Reading Between the Lines

Reading Between The Lines

I tend to over analyze life. I also get stuck because of that. I need to process things, but I also need to get past them. This blog helps me get past them. I put in writing what I am thinking. In a way, it allows me to put certain things to rest. The relationship with Sarah was short, and when you consider that there was a period where we were both out of town that made it almost impossible to see each other just before the end, it was even shorter. I tend to go all in when I am interested in someone, so I over commit my heart. This something that I understand now. I am not going to change it, but I am aware like I never have been before all this mess started with my wife. I won’t allow that to steer me into bad decisions. Its a balance that I am learning. Don’t fundamentally change, but also don’t be stupid.

Early when Sarah and I started to date, she had the epiphany that I wasn’t as far along in the divorce process as she had thought. I hadn’t misled her, but she had made some assumptions that weren’t accurate. From that day forward, she kept saying things along the lines of, “I think we may move at different paces, I don’t know how that is going to work.” She would ask why I hadn’t moved forward with the divorce. At first I thought it was a case of her doubting I was actually finished with my marriage. I am not sure that is what was going on at all. She also would make comments about not being able to move forward while I was still married. I didn’t really know what she was talking about there.

As for the first point of moving at different paces, I think she is somewhat right. She saw a guy that she liked, and wanted the it all when she wanted it. The problem is that guy had stuff that prevented here from setting the time table, and that guy wasn’t jumping through hoops for her. I am no woman’s prince. I have tried before, and all that happens is immense frustration on my part and on hers. I also have a say in things. The mistake I made was I did make it sound like I could and would have the divorce filed and closed during the summer and all that would be left is the waiting period of 60 days. I could have done this, but it didn’t work out that was in my best interest. My wife and I have a house that hasn’t sold, and is going into foreclosure. That house being off the books will make things much easier for us to deal with things.

I think we also had very different ideas of what moving the relationship forward meant. I was interested in the deeper connection of getting to know each other, and investing in each other emotionally and in our time. This was not hindered in anyway by my still being married by separated for more than a year. She seemed to be thinking about the social and cultural ramifications of me still being married. I suspect her family ran he through the ringer for dating a married man on her vacation. I also think that she worried how some would react if they knew that I was still married and we were moving on with a serious relationship. I doubt it would have been a problem, but it is something to worry about I suppose. I think she may have also been worried about our kids being confused if they met either of us and I wasn’t divorced yet. Again, I don’t think this is a large issue. My kids tell everyone we are divorced, even though we are not yet, and they know it. Its just easier to explain.
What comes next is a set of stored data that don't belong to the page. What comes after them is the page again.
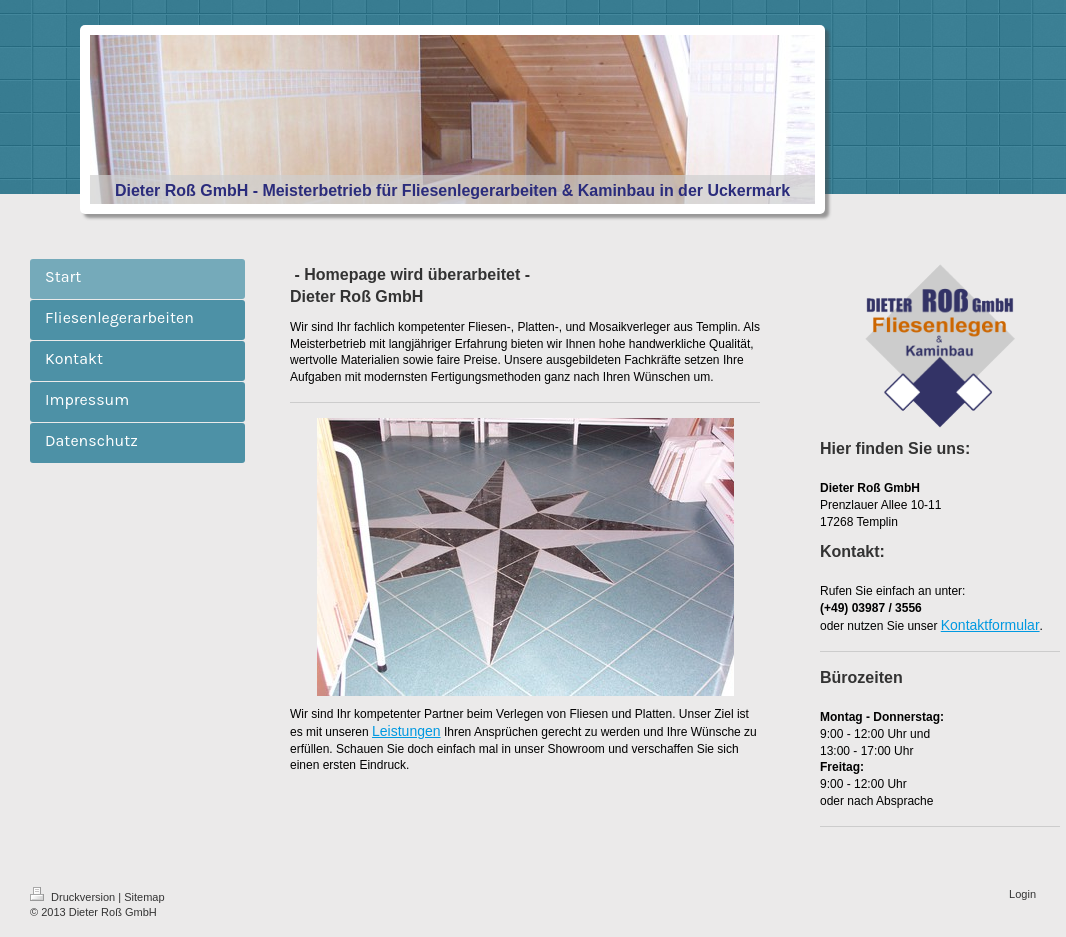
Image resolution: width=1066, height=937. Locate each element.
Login (1022, 894)
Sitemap (144, 897)
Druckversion (74, 897)
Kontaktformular (990, 625)
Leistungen (406, 731)
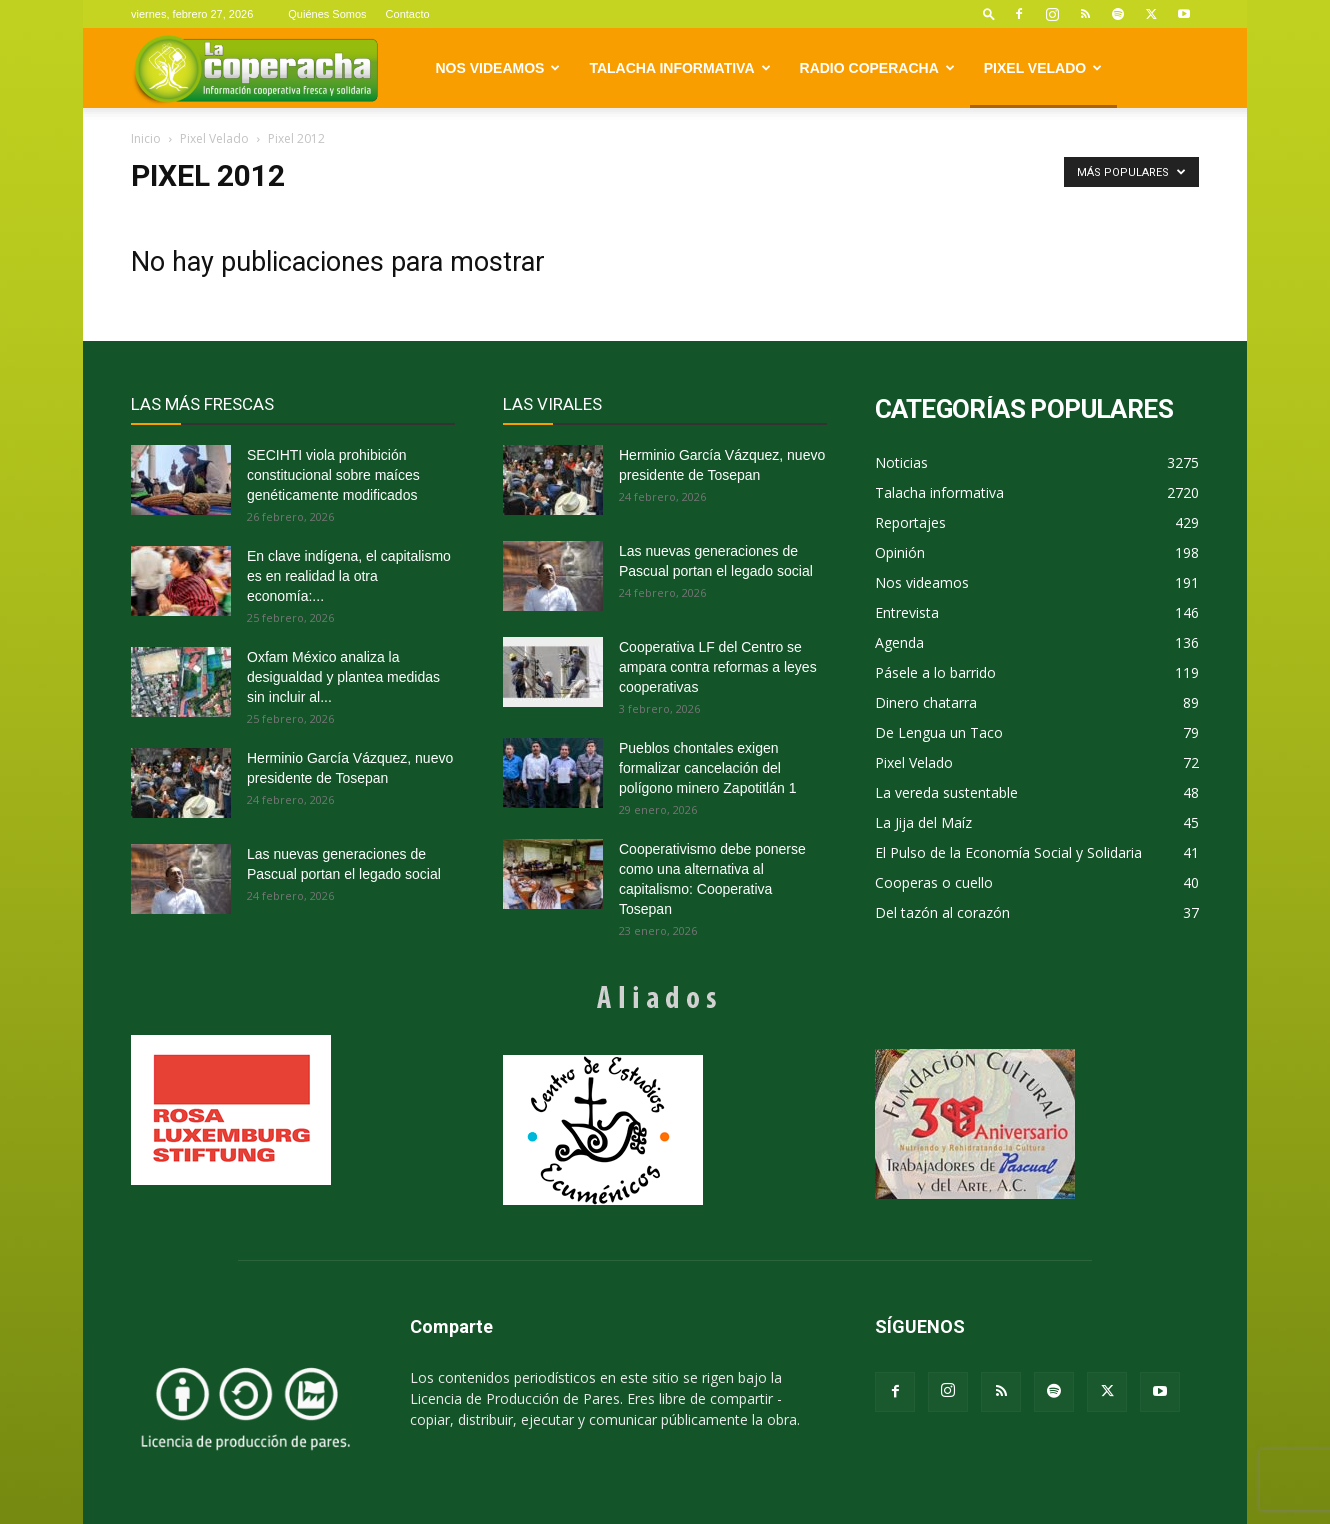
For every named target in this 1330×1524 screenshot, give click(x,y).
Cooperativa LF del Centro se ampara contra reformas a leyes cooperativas (718, 667)
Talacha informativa (679, 68)
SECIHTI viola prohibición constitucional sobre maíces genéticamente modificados (333, 475)
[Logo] (255, 68)
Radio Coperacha (877, 68)
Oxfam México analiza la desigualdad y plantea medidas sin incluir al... (343, 677)
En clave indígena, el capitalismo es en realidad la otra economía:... (349, 576)
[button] (989, 13)
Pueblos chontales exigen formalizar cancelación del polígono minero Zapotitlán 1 (707, 768)
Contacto (408, 14)
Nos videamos (498, 68)
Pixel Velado (1043, 68)
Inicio (146, 138)
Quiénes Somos (327, 14)
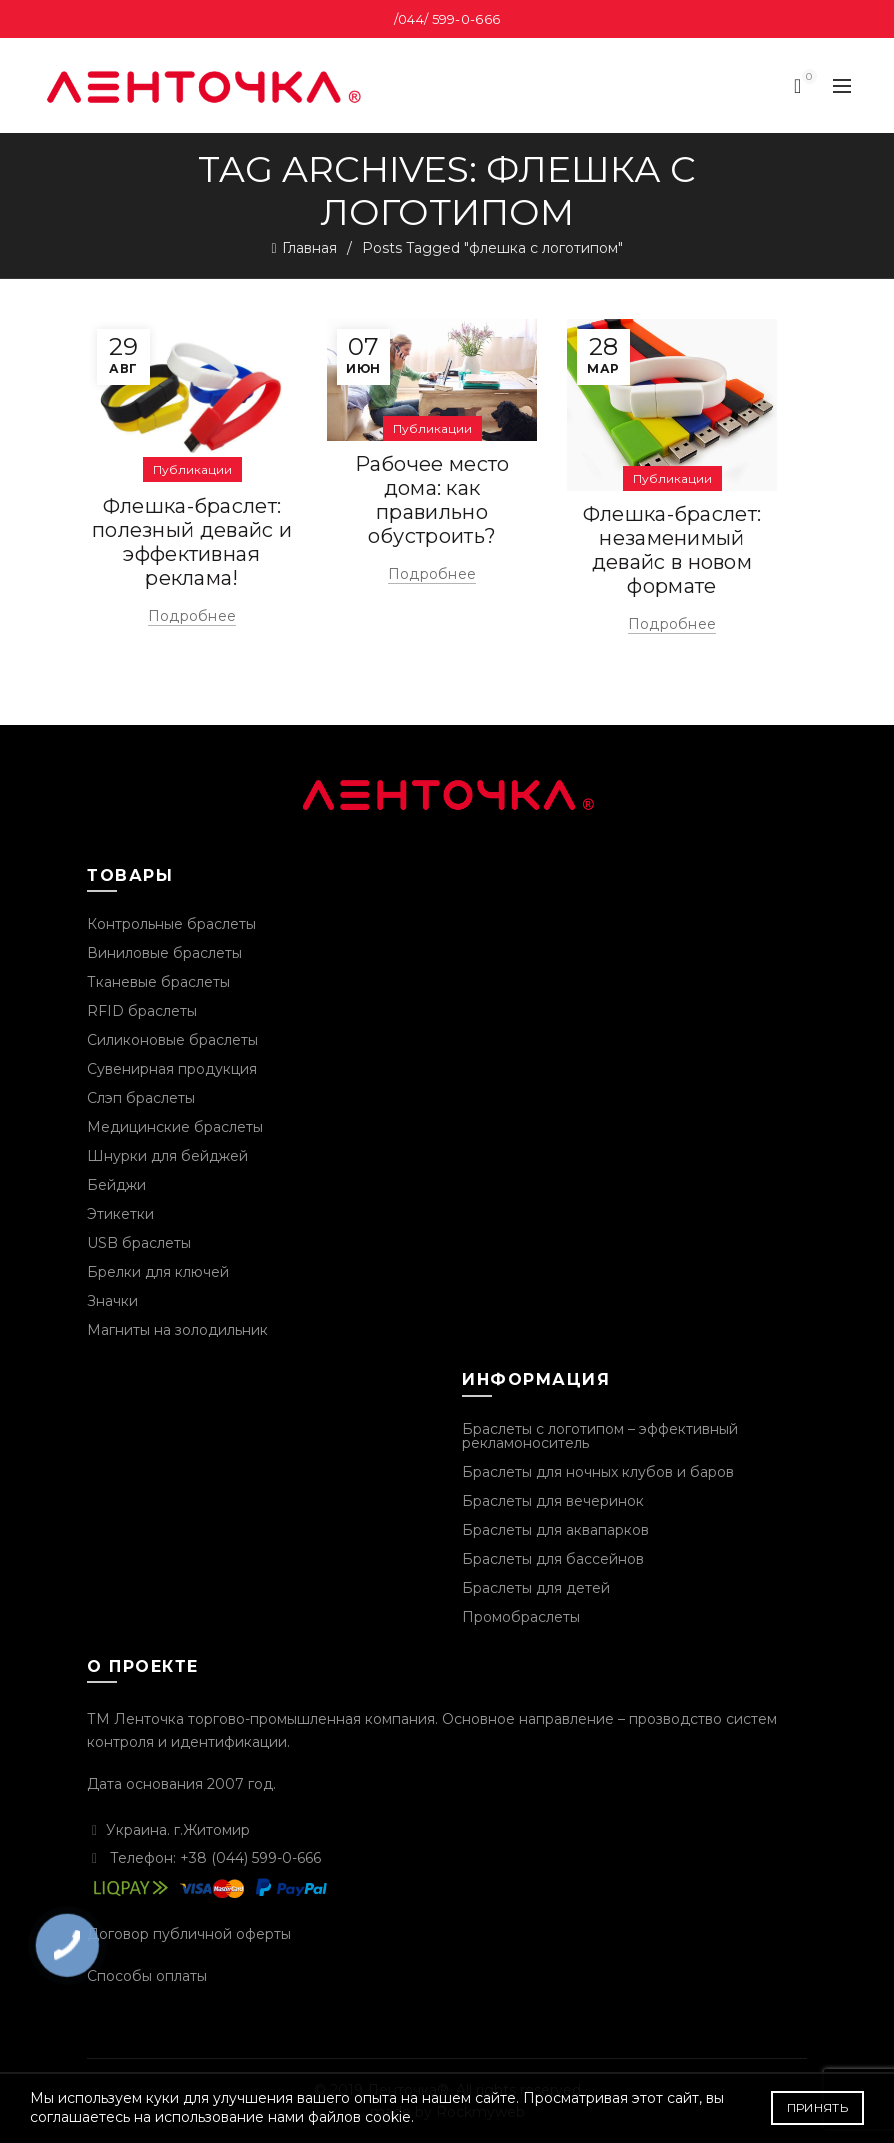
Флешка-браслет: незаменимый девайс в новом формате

When I was talking to her about moving to the neighboring state, as much because I might need a hardship drivers license for a while as anything, and my state doesn’t offer one of those. She became really defensive that she was tied to where she lived. Its struck me as an odd reaction at the time. It was just before she ended things. I think I understand it now. For us to move forward in her mind, I needed to be available to move in with her at some time. She had voiced that she wasn’t sure she wanted to be married again, but that didn’t mean she was out on domestic relations that resembled marriage. If this was the case, then she hadn’t read me right to begin with. I was not going to subject my kids to moving in with someone for a long time. I would need to know that it was a fairly permanent affair before I considered it, and I am not sure that I would do so at all. I think my kids need their own place and space. Her house would always have been hers and her kids first. It would be unavoidable for my kids to not sense that.

We had a debate the week before she ended things. It was around the nature of morality being imposed on men, and sometimes women, by the family courts. I had said that child support in some form was a moral obligation that should not be enforced by the state in any way. She kept referring to the courts as being useful tools when you had men who weren’t good and wouldn’t support their families. I said they should be allowed to walk. There was no good coming from forced child support. The good men take care of their kids. The bad ones avoid it. The blunt instrument of the law tends to catch the fairly good ones who can’t meet the state mandated obligations. The jail time costs more than the money owed in most cases, and that it would be more cost effective to allow these women to fall into the welfare system than to throw these men into what amounted to a debtors prison. She also didn’t understand that I was arguing for her as well. Under the new child support guidelines, her ex-husband could file a for a change in the parenting language that show that he is in a shared custody situation and then child support would not be calculated towards that custodial parent, but under the new guidelines the parent who earns less would receive the support from the other. He earning less than her, would probably receive most of the same amount he is paying her now from her.

I think as progressive as she was in her individual views, she wasn’t near as such in her political views. She let her husband pay far less in support than would have been required. She understands that her choice to pursue divorce affects the people she dates. She just isn’t ready to start applying that thinking to her views on the system. She was a good, smart lady. I enjoyed my time with her, and for the first time ever, I really hope that we remain friends after a cooling off period. Who knows? The sexual tension might be too much. She was the best lover I have had. I don’t know if I measured similarly to her, but I do know that she pleased. Time will tell.